Copper’s longer-term supply dynamics underpin its appeal, given its role in feeding the technology needed for the green transition, according to Renaud Saleur, who manages Anaconda in Geneva. And though mining remains controversial due to its environmental fallout, copper is proving a better bet than more traditional transition assets such as wind and solar, with the S&P Global Clean Energy Index down more than 20% last year.

Anaconda has been buying Lundin Mining Corp., which rose more than 30% in 2023, as well as Freeport-McMoRan, Saleur said.

“Industrial metals ended the year with a rally in prices in December. Copper and aluminum markets likely have room to grow in terms of price movement as supply disruptions coupled with a steady demand outlook push up prices,” according to Yuchen Huo, a BloombergNEF metals analyst.

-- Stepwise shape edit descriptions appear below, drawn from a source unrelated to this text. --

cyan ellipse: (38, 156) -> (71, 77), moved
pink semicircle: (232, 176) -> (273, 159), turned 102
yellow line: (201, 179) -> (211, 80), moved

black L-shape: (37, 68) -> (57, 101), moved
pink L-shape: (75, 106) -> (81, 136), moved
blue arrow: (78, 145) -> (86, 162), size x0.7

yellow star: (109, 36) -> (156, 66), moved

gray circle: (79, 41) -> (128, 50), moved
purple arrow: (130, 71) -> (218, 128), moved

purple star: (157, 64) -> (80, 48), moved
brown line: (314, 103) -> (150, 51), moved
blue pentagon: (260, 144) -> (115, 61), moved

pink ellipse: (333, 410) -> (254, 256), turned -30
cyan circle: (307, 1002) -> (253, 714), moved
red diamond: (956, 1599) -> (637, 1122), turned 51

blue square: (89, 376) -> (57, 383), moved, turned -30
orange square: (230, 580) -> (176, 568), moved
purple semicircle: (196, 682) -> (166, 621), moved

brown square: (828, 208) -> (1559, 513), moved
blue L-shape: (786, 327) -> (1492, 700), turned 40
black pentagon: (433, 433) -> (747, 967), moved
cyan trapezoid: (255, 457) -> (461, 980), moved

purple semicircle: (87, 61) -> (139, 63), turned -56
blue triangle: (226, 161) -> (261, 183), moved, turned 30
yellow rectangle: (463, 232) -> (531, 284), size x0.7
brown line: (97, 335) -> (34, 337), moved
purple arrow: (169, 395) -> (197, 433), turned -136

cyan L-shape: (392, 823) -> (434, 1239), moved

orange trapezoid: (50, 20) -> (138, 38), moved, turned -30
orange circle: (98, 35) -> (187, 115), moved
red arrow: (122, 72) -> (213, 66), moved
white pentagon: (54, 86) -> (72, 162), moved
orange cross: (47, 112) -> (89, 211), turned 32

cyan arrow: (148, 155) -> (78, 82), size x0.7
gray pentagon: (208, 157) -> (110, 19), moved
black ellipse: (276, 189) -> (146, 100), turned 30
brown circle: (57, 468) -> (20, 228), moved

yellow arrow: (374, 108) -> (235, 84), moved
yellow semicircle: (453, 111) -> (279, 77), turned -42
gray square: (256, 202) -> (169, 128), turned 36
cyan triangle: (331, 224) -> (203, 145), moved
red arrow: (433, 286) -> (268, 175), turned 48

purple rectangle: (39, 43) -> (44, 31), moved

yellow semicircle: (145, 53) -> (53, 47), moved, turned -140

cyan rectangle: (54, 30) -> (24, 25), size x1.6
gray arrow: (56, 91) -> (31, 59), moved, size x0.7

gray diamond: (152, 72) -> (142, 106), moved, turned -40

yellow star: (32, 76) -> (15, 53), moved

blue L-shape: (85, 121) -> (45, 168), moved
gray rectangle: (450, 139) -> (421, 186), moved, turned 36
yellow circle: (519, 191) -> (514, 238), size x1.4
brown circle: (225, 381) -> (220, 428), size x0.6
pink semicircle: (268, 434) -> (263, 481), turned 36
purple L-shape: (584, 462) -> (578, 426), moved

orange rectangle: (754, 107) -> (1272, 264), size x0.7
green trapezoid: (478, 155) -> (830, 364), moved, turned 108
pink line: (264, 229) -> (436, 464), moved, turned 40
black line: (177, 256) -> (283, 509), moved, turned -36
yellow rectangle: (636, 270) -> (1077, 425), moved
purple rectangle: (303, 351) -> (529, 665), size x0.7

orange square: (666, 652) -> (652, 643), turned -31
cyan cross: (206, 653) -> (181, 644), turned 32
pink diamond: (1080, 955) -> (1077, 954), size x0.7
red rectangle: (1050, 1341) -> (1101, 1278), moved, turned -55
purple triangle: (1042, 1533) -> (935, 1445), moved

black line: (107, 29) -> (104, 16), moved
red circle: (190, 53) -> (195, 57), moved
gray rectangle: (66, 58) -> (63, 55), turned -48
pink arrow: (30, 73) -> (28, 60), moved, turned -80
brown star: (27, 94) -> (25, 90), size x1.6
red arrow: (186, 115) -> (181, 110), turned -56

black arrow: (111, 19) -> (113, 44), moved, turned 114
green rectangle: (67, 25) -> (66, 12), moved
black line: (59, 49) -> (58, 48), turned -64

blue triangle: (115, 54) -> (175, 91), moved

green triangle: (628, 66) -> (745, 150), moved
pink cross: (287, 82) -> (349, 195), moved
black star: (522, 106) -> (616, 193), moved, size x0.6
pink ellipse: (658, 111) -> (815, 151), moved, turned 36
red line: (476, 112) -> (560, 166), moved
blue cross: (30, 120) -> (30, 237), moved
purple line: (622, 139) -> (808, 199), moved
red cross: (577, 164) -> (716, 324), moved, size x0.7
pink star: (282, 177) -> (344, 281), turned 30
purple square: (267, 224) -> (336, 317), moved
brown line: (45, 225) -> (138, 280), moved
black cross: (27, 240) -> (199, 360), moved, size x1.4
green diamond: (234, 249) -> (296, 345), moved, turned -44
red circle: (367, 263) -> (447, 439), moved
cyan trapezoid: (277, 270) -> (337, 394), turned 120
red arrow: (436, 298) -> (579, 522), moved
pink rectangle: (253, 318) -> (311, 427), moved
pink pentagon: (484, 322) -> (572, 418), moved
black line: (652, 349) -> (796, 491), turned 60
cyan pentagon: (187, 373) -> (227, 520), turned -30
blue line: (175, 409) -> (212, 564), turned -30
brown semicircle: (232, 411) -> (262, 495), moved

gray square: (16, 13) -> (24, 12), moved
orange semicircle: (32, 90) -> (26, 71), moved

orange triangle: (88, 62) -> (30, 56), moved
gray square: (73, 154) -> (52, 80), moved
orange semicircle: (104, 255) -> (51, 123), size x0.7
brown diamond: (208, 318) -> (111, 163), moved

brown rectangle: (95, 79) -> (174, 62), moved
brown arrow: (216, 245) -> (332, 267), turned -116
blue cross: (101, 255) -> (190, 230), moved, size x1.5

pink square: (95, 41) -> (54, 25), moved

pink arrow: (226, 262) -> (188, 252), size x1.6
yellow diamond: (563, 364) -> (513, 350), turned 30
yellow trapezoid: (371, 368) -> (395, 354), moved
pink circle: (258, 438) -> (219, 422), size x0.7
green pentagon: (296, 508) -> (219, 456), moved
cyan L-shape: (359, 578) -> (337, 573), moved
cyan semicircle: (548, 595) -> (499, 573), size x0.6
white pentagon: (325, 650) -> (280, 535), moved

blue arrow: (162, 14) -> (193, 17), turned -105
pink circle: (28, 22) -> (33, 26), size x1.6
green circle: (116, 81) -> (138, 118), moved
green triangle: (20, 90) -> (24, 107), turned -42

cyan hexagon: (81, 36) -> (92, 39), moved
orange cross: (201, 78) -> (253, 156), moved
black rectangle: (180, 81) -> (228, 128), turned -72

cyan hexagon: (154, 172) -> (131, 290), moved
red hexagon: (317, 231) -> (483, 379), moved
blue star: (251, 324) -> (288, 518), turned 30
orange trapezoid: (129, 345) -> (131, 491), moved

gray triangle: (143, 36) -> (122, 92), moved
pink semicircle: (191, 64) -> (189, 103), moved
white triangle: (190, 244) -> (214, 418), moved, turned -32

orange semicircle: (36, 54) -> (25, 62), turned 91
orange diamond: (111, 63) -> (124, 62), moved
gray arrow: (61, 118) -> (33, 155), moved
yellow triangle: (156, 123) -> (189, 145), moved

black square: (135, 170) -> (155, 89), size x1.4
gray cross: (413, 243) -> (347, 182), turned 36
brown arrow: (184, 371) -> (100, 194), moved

For miners with existing operations, copper’s tight supply dynamics are good news. But given the long-term demand projections, there’s a conspicuous lack of investment in new supply. That gap is so big that some manufacturers even warn it may put the energy transition at risk.

With all that in mind, investors are betting the supply odds are ultimately stacked in copper’s favor. The upshot is that commodities companies are currently “in an ongoing pursuit of increasing their copper exposure,” Tribeca’s Warren said.

Copper “should have a sustained bull market,” Terra’s Langsford said. With “growing demand and constrained supply, I think you have the likelihood of dramatic price upside in the next two or three years,” he said.